The list can be accessed exactly like an ArrayList
with entries of the type CmsSearchResource
that extend the type CmsResource
and holds the Solr implementation of I_CmsSearchDocument
as member. This format enables you to deal with the results as with a well known List
and work on its entries like you do on CmsResource
.
CmsSolrQuery
-class for querying Solr
CmsSolrIndex index = OpenCms.getSearchManager().getIndexSolr("Solr Online Index");
Map parameters = new HashMap<String,String>();
parameters.put("path","/sites/default/xmlcontent/article_0001.html");
CmsSolrQuery squery = new CmsSolrQuery(getCmsObject(), parameters);
List<CmsResource> results = index.search(getCmsObject(), squery);
Solr comes with a whole bunch of features for which documentation is found in the solr wiki:
Core is the wording in the Solr world for thinking of several indexes. Preferring the correct speech, let's say core instead index. Multiple cores should only be required if you have completely different applications but want a single Solr Server that manages all the data. See Solr Core Administration for detailed information. So assuming you have configured multiple Solr cores and you would like to query a specific one you have to tell Solr/OpenCms which core/index you want to search on. This is done by a special parameter:
http://localhost:8080/opencms/opencms/handleSolrSelect?
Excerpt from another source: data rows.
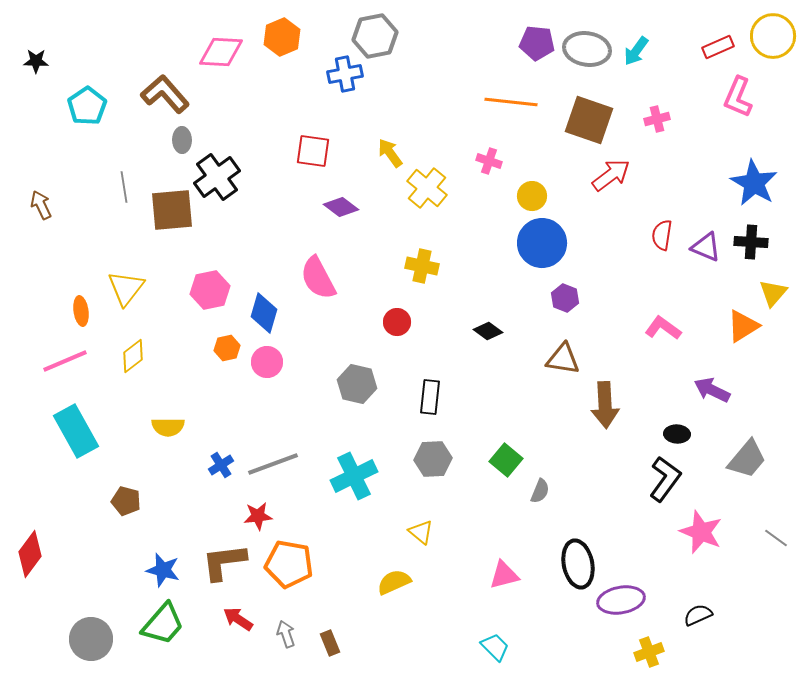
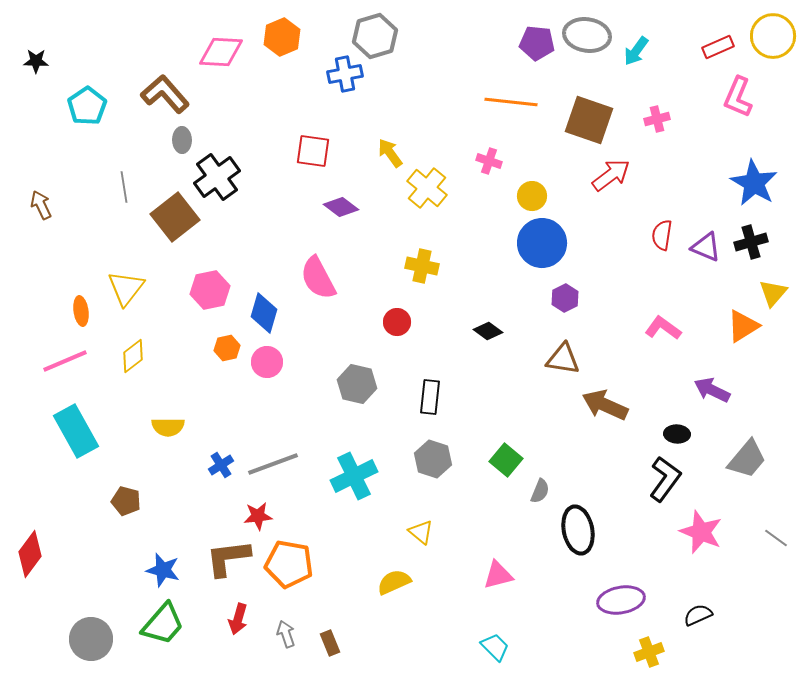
gray hexagon at (375, 36): rotated 6 degrees counterclockwise
gray ellipse at (587, 49): moved 14 px up
brown square at (172, 210): moved 3 px right, 7 px down; rotated 33 degrees counterclockwise
black cross at (751, 242): rotated 20 degrees counterclockwise
purple hexagon at (565, 298): rotated 12 degrees clockwise
brown arrow at (605, 405): rotated 117 degrees clockwise
gray hexagon at (433, 459): rotated 21 degrees clockwise
brown L-shape at (224, 562): moved 4 px right, 4 px up
black ellipse at (578, 564): moved 34 px up
pink triangle at (504, 575): moved 6 px left
red arrow at (238, 619): rotated 108 degrees counterclockwise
// The URI of the OpenCms Solr Select Handler
// configured in 'opencms-system.xml'
&core=My Solr Index Name // Searches on the core with the name 'My Solr Index Name'
&q=content_en:Flower // for the text 'Flower'
OpenCms (since version 8.5) delivers a standard Solr collector using byQuery
as name to simply pass a query string and byContext
as name to pass a query string and led OpenCms use the user's request context. The implementing class for this collector can be found at org.opencms.file.collectors.CmsSolrCollector
.
<cms:contentload collector="byQuery" preload="true"
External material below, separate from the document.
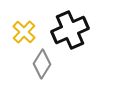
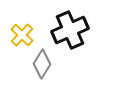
yellow cross: moved 2 px left, 3 px down
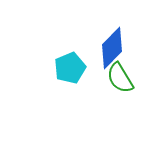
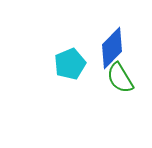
cyan pentagon: moved 4 px up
param='fq=parent-folders:"/sites/default/"&fq=type:ddarticle&sort=lastmodified desc'>
<cms:contentinfo var="info" />
<c:if test='${info.resultSize != 0}'>
<cms:contentinfo var="info" />
<c:if test='${info.resultSize != 0}'>
<h3>Solr Collector Demo</h3>
<cms:contentload editable="false">
<cms:contentaccess var="content" />
<%-- Title of the article --%>
<h6>${content.value.Title}</h6>
<%-- The text field of the article with image --%>
<div class="paragraph">
<%-- Set the requied variables for the image. --%>
<c:if test="${content.value.Image.isSet}">
<%-- Output of the image using cms:img tag --%>
<c:set var="imgwidth">${(cms.container.width - 20) / 3}</c:set>
<%-- Output the image. --%>
<cms:img src="${content.value.Image}" />
</c:if>
${cms:trimToSize(cms:stripHtml(content.value.Text), 300)}
</div>
<div class="clear"></div>
</cms:contentload>
</c:if>
</c:if>
</cms:contentload>
In general the system wide search configuration for OpenCms is done in the file opencms-search.xml
(<CATALINA_HOME>/webapps/<OPENCMS_WEBAPP>/WEB_INF/config/opencms-search.xml
).
Since version 8.5 of OpenCms a new optional node with the XPath: opencms/search/solr
is available. To simply enable the OpenCms embedded Solr Server your opencms-search.xml
should start like this:
<?xml version="1.0" encoding="UTF-8"?>
<!DOCTYPE opencms SYSTEM "http://www.opencms.org/dtd/6.0/opencms-search.dtd">
<opencms>
<search>
<solr enabled="true"/>
[...]
</search>
</opencms>
Optionally you can configure the Solr home directory and the main Solr configuration file name (default: solr.xml
). OpenCms then concatenates those two paths to <solr_home>/<configfile>
an example for such a configuration would look like:
<solr enabled="true">
<home>/my/solr/home/folder</home>
<configfile>rabbit.xml</configfile>
</solr>
In order to disable Solr system wide remove the <solr/>
-node or set the enabled attribute to false
like:
<solr enabled="false"/>
It is also possible to connect with an external HTTP Solr server, to do so replace the line <solr enabled="true"/>
with the following:
<solr enabled="true" serverUrl="http://mySolrServer" />
The OpenCms SolrSelect request handler does not support the external HTTP Solr Server. So if your HTTP Solr Server is directly reachable by http://<your_server>
there will no permission check performed and indexed data that is secret will be accessible. What means that you are self-responsible for resources that have permission restrictions set on the VFS of OpenCms. But of course you can use the method
org.opencms.search.solr.CmsSolrIndex.search(CmsObject, SolrQuery)
or
org.opencms.search.solr.CmsSolrIndex.search(CmsObject, String)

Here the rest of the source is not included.